* _Action item_: Scan the entries below for the string "alert" and copy every line where it turns up.

===== The input =====

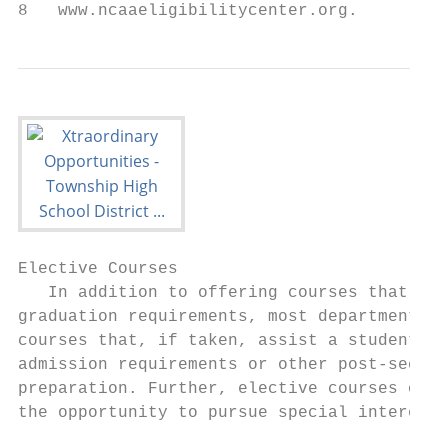
8   www.ncaaeligibilitycenter.org.
Elective Courses

   In addition to offering courses that mee
graduation requirements, most departments o
courses that, if taken, assist a student wi
admission requirements or other post-second
preparation. Further, elective courses offe
the opportunity to pursue special interest 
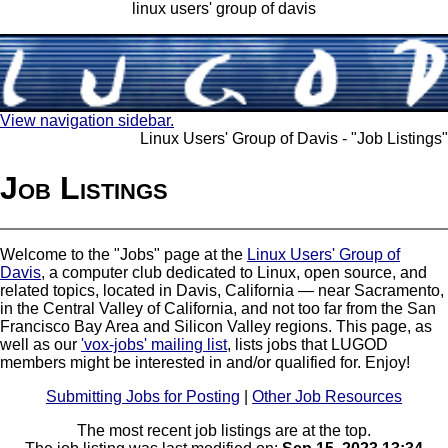
linux users' group of davis
View navigation sidebar.
Linux Users' Group of Davis - "Job Listings"
Job Listings
Welcome to the "Jobs" page at the
Linux Users' Group of
Davis
, a computer club dedicated to Linux, open source, and
related topics, located in Davis, California — near Sacramento,
in the Central Valley of California, and not too far from the San
Francisco Bay Area and Silicon Valley regions. This page, as
well as our
'vox-jobs' mailing list
, lists jobs that LUGOD
members might be interested in and/or qualified for. Enjoy!
Submitting Jobs for Posting
|
Other Job Resources
The most recent job listings are at the top.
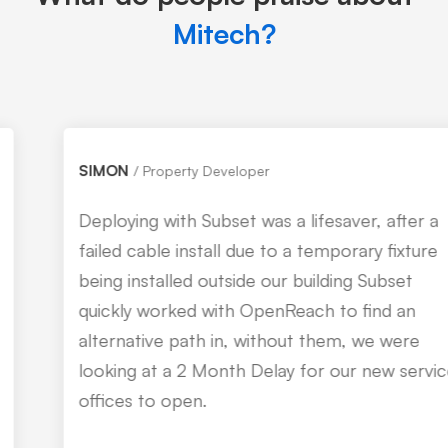
Mitech?
SIMON
Property Developer
Deploying with Subset was a lifesaver, after a
failed cable install due to a temporary fixture
being installed outside our building Subset
quickly worked with OpenReach to find an
alternative path in, without them, we were
looking at a 2 Month Delay for our new service
offices to open.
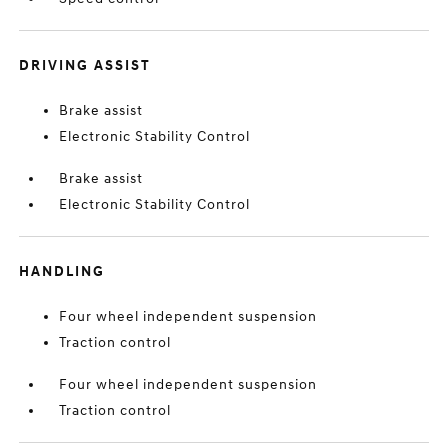
DRIVING ASSIST
Brake assist
Electronic Stability Control
Brake assist
Electronic Stability Control
HANDLING
Four wheel independent suspension
Traction control
Four wheel independent suspension
Traction control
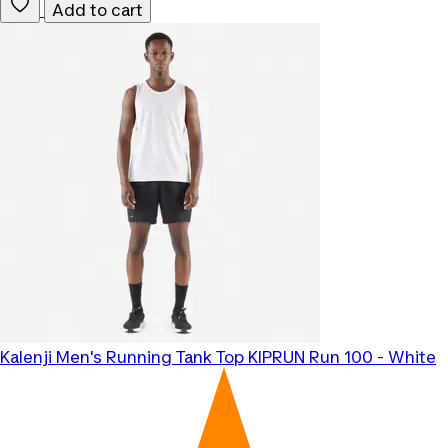
Add to cart
Kalenji
Men's Running Tank Top KIPRUN Run 100 - White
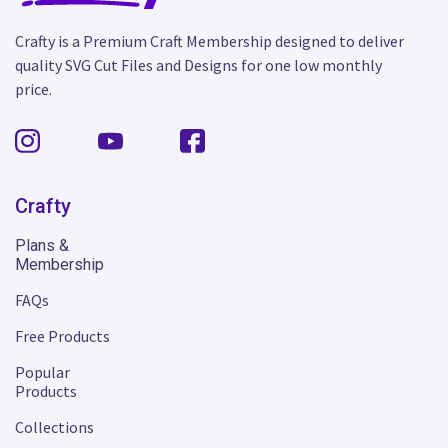
Crafty is a Premium Craft Membership designed to deliver
quality SVG Cut Files and Designs for one low monthly
price.
Crafty
Plans &
Membership
FAQs
Free Products
Popular
Products
Collections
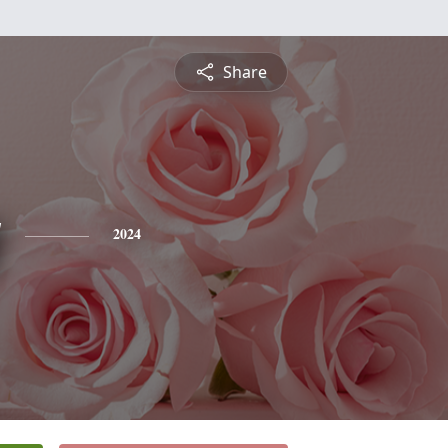
Share
y
2024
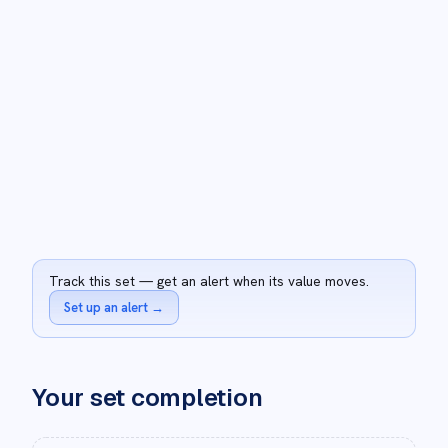
Track this set — get an alert when its value moves.
Set up an alert
→
Your set completion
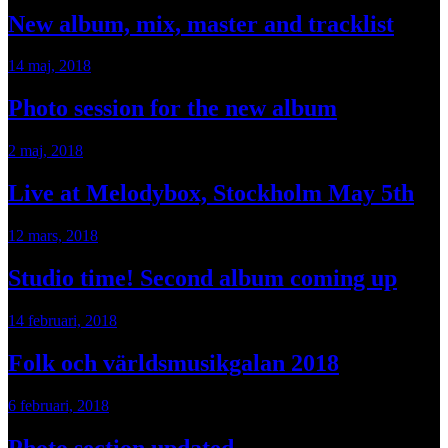
New album, mix, master and tracklist
14 maj, 2018
Photo session for the new album
2 maj, 2018
Live at Melodybox, Stockholm May 5th
12 mars, 2018
Studio time! Second album coming up
14 februari, 2018
Folk och världsmusikgalan 2018
6 februari, 2018
Photo section updated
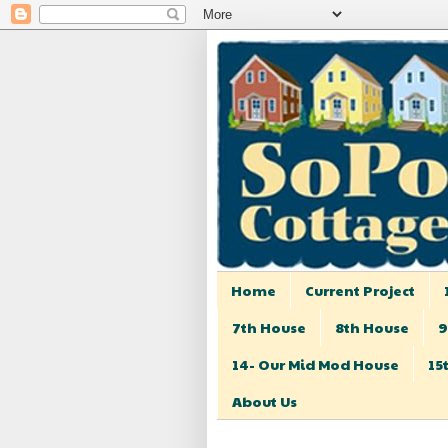
Home
Current Project
7th House
8th House
9
14- Our Mid Mod House
15
About Us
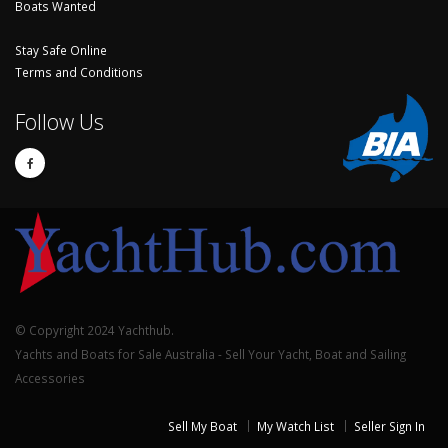
Boats Wanted
Stay Safe Online
Terms and Conditions
Follow Us
© Copyright 2024 Yachthub.
Yachts and Boats for Sale Australia - Sell Your Yacht, Boat and Sailing
Accessories
Sell My Boat
My Watch List
Seller Sign In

=====

* _Expected answer_:
Track this set — get an alert when its value moves.
Set up an alert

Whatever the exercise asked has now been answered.